Political Editor Chris Lloyd watches the Chancellor of the Exchequer take some timid steps on a tightrope strung across a deep and dark abyss of debt.
ROLL up! Roll up! Marvel at the world’s greatest funambulist as he tries to balance enormous debts with City confidence. Be astounded as he makes deep and savage public spending cuts while continuing with public service investment. Be amazed as he tries to raise vast amounts of money without crushing the tiny and precious green shoots of recovery.
Thrill and gasp with amazement as he taxes the rich just before the next General Election.
Never before has a Chancellor of the Exchequer had to perform such a delicate balancing act as Alastair Darling yesterday. He attempted to perfect the art of tightrope-walking and so become a master of the art.

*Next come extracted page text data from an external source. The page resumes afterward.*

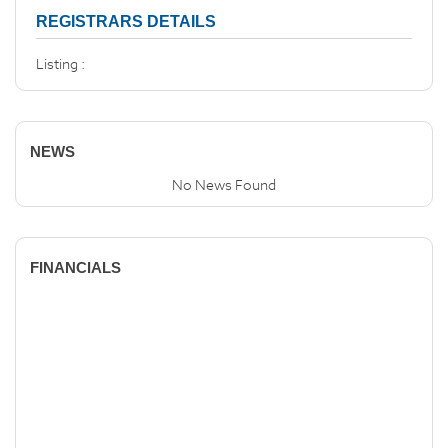
REGISTRARS DETAILS
Listing :
NEWS
No News Found
FINANCIALS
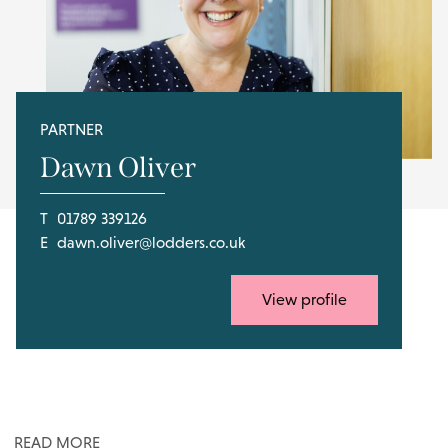
PARTNER
Dawn Oliver
T
01789 339126
E
dawn.oliver@lodders.co.uk
View profile
READ MORE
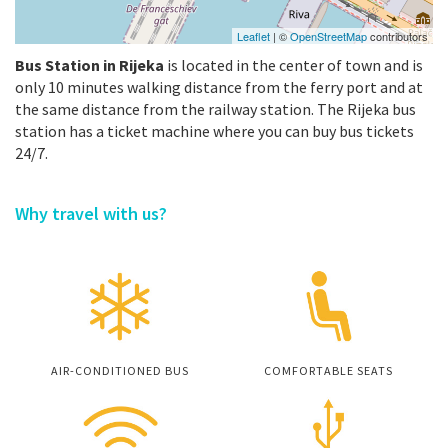
Leaflet
| ©
OpenStreetMap
contributors
Bus Station in Rijeka
is located in the center of town and is
only 10 minutes walking distance from the ferry port and at
the same distance from the railway station. The Rijeka bus
station has a ticket machine where you can buy bus tickets
24/7.
Why travel with us?
AIR-CONDITIONED BUS
COMFORTABLE SEATS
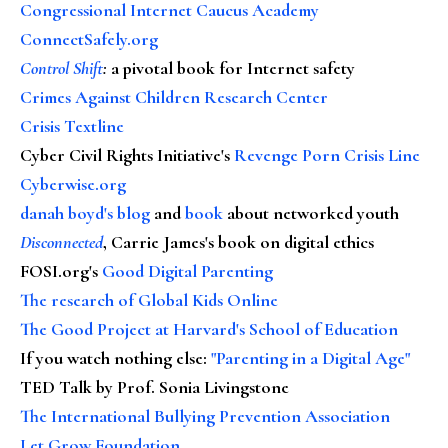
Congressional Internet Caucus Academy
ConnectSafely.org
Control Shift
:
a pivotal book for Internet safety
Crimes Against Children Research Center
Crisis Textline
Cyber Civil Rights Initiative's
Revenge Porn Crisis Line
Cyberwise.org
danah boyd's blog
and
book
about networked youth
Disconnected
, Carrie James's book on digital ethics
FOSI.org's
Good Digital Parenting
The research of Global Kids Online
The Good Project at Harvard's School of Education
If you watch nothing else
:
"Parenting in a Digital Age"
TED Talk by Prof. Sonia Livingstone
The International Bullying Prevention Association
Let Grow Foundation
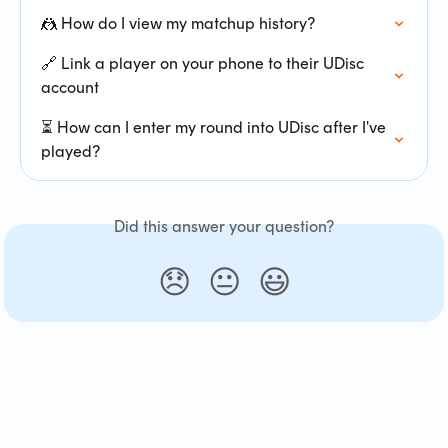
🤼 How do I view my matchup history?
🔗 Link a player on your phone to their UDisc 
account
⏳ How can I enter my round into UDisc after I've 
played?
Did this answer your question?
😞
😐
😃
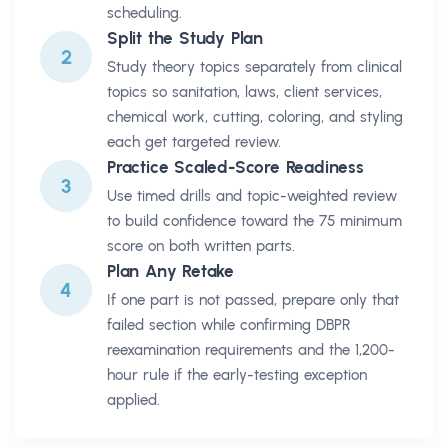
scheduling.
Split the Study Plan
2
Study theory topics separately from clinical
topics so sanitation, laws, client services,
chemical work, cutting, coloring, and styling
each get targeted review.
Practice Scaled-Score Readiness
3
Use timed drills and topic-weighted review
to build confidence toward the 75 minimum
score on both written parts.
Plan Any Retake
4
If one part is not passed, prepare only that
failed section while confirming DBPR
reexamination requirements and the 1,200-
hour rule if the early-testing exception
applied.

He looked surprisingly cheery as he made his attempt at the Despatch Box, even though he knew the black hole beneath was unimaginably large. He said Britain will have to borrow £175bn this year, although his Budget book said the country was going to try to raise £220bn through the sale of gilts and bonds.

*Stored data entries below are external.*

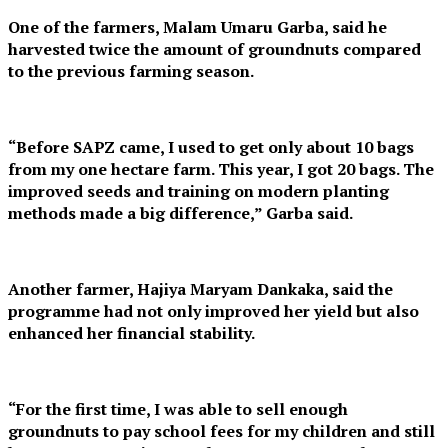
One of the farmers, Malam Umaru Garba, said he
harvested twice the amount of groundnuts compared
to the previous farming season.
“Before SAPZ came, I used to get only about 10 bags
from my one hectare farm. This year, I got 20 bags. The
improved seeds and training on modern planting
methods made a big difference,” Garba said.
Another farmer, Hajiya Maryam Dankaka, said the
programme had not only improved her yield but also
enhanced her financial stability.
“For the first time, I was able to sell enough
groundnuts to pay school fees for my children and still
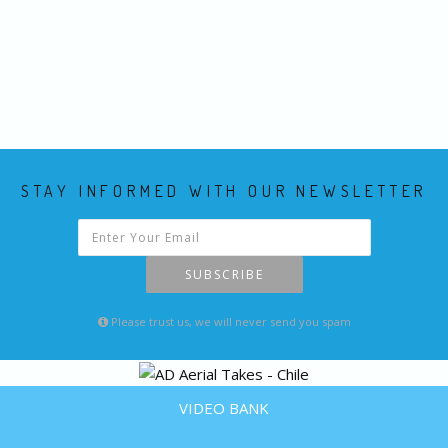
STAY INFORMED WITH OUR NEWSLETTER
SUBSCRIBE
Please trust us, we will never send you spam
VIDEO BANK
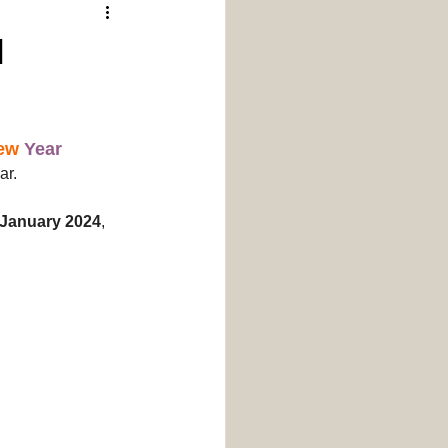
Donate
Events
d
ew
Year
ar.
January 2024
, 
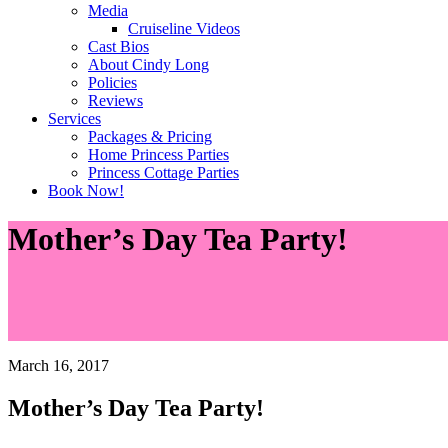
Media
Cruiseline Videos
Cast Bios
About Cindy Long
Policies
Reviews
Services
Packages & Pricing
Home Princess Parties
Princess Cottage Parties
Book Now!
Mother’s Day Tea Party!
March 16, 2017
Mother’s Day Tea Party!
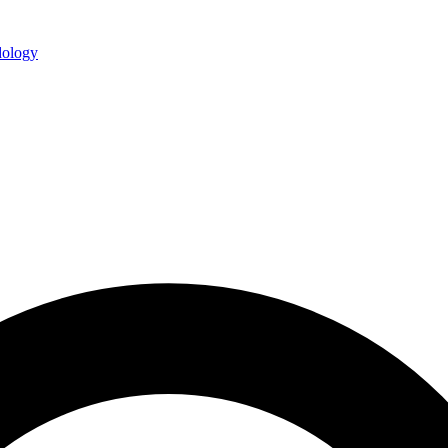
ology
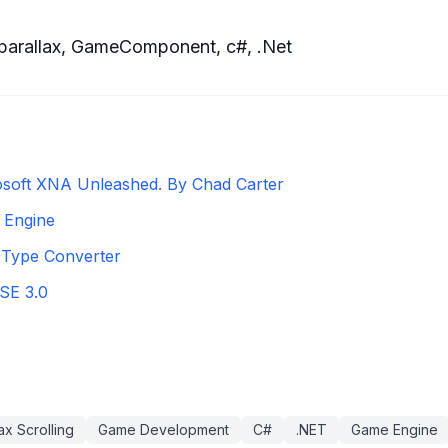
parallax
,
GameComponent
,
c#
,
.Net
osoft XNA Unleashed. By Chad Carter
 Engine
Type Converter
SE 3.0
ax Scrolling
Game Development
C#
.NET
Game Engine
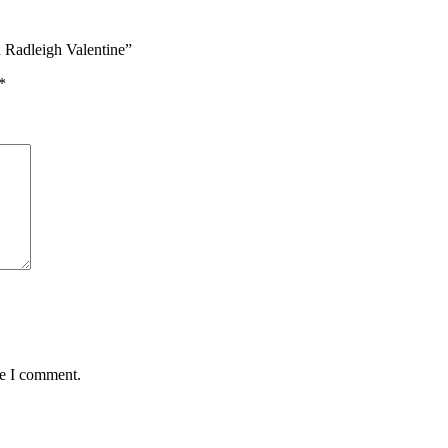
 Radleigh Valentine”
*
me I comment.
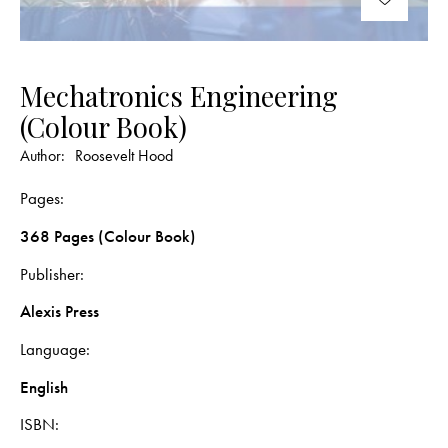
Mechatronics Engineering
(Colour Book)
Author:
Roosevelt Hood
Pages
368 Pages (Colour Book)
Publisher
Alexis Press
Language
English
ISBN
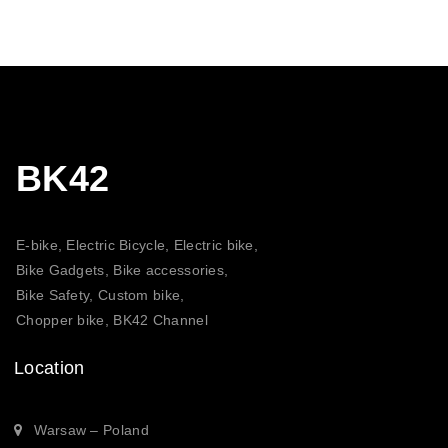
through
20,30 $
BK42
E-bike, Electric Bicycle, Electric bike,
Bike Gadgets, Bike accessories,
Bike Safety, Custom bike,
Chopper bike, BK42 Channel
Location
Warsaw – Poland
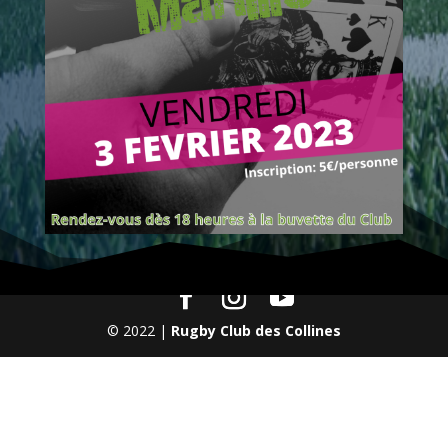
© 2022 |
Rugby Club des Collines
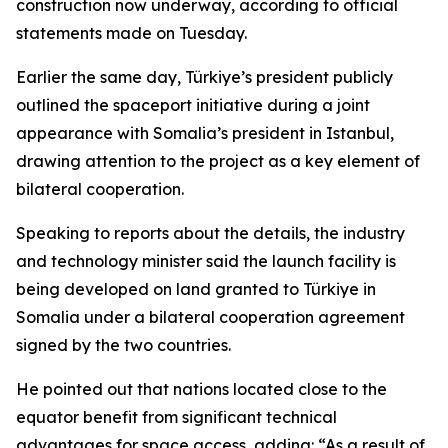
construction now underway, according to official
statements made on Tuesday.
Earlier the same day, Türkiye’s president publicly
outlined the spaceport initiative during a joint
appearance with Somalia’s president in Istanbul,
drawing attention to the project as a key element of
bilateral cooperation.
Speaking to reports about the details, the industry
and technology minister said the launch facility is
being developed on land granted to Türkiye in
Somalia under a bilateral cooperation agreement
signed by the two countries.
He pointed out that nations located close to the
equator benefit from significant technical
advantages for space access, adding: “As a result of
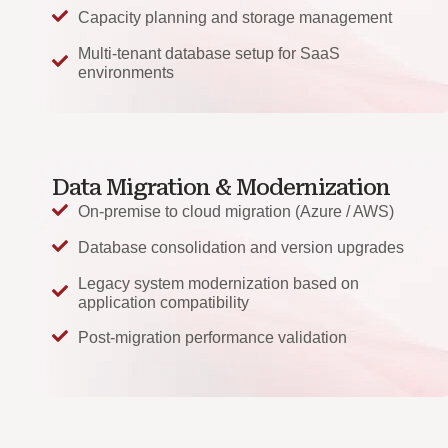
Capacity planning and storage management
Multi-tenant database setup for SaaS
environments
Data Migration & Modernization
On-premise to cloud migration (Azure / AWS)
Database consolidation and version upgrades
Legacy system modernization based on
application compatibility
Post-migration performance validation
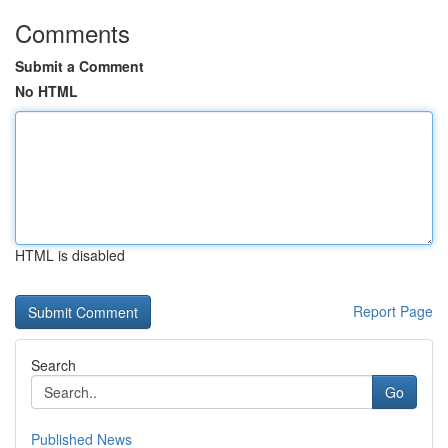
Comments
Submit a Comment
No HTML
HTML is disabled
Report Page
Search
Go
Published News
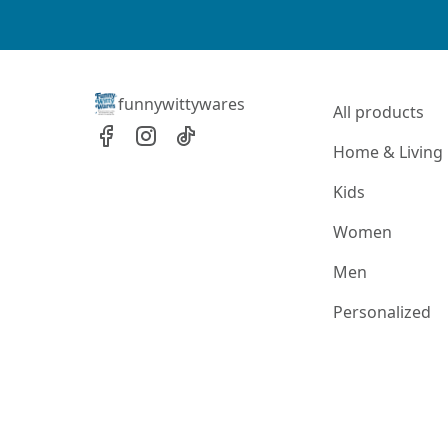
funnywittywares
All products
Home & Living
Kids
Women
Men
Personalized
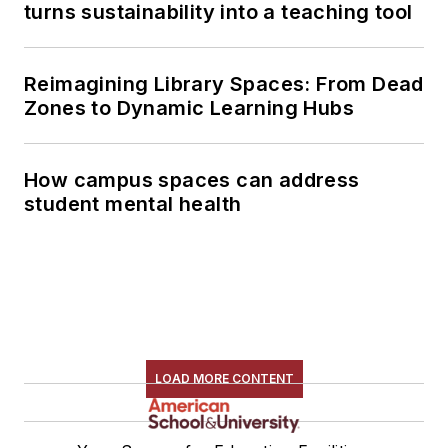
turns sustainability into a teaching tool
Reimagining Library Spaces: From Dead
Zones to Dynamic Learning Hubs
How campus spaces can address
student mental health
LOAD MORE CONTENT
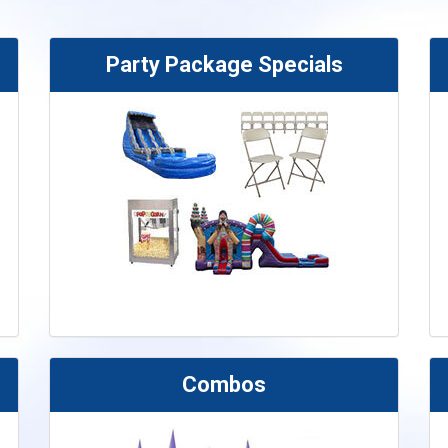
Party Package Specials
Combos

Knowing that announcing the size of borrowing in years ahead was a going to be difficult piece of funambulism, Mr Darling rushed through the figures.
David Cameron pulled him back, and slowly pointed out that he had said Britain would borrow £606bn – that’s £606,000,000,000 in full – in the next four years.
The City got the collywobbles, with the pound dropping, as the Chancellor walked across his thin rope above a deep and dark abyss.
Still he looked hugely optimistic he could pull his attempt off. Unbelievably optimistic, in fact.
There are some early signs of economic improvement in the real world, but this is largely because things have stopped plumetting so precipitously. Mr Darling, though, believes the economy will be bouncing back by the end of this year, that next year will see 1.25 per cent growth – most other economists reckon a more modest 0.3 per cent growth.
IF that’s not optimistic enough, Mr Darling predicts a stupendous 3.5 per cent growth in 2011. This is such a rapid bounce back that David Cameron called it a “trampoline recovery”.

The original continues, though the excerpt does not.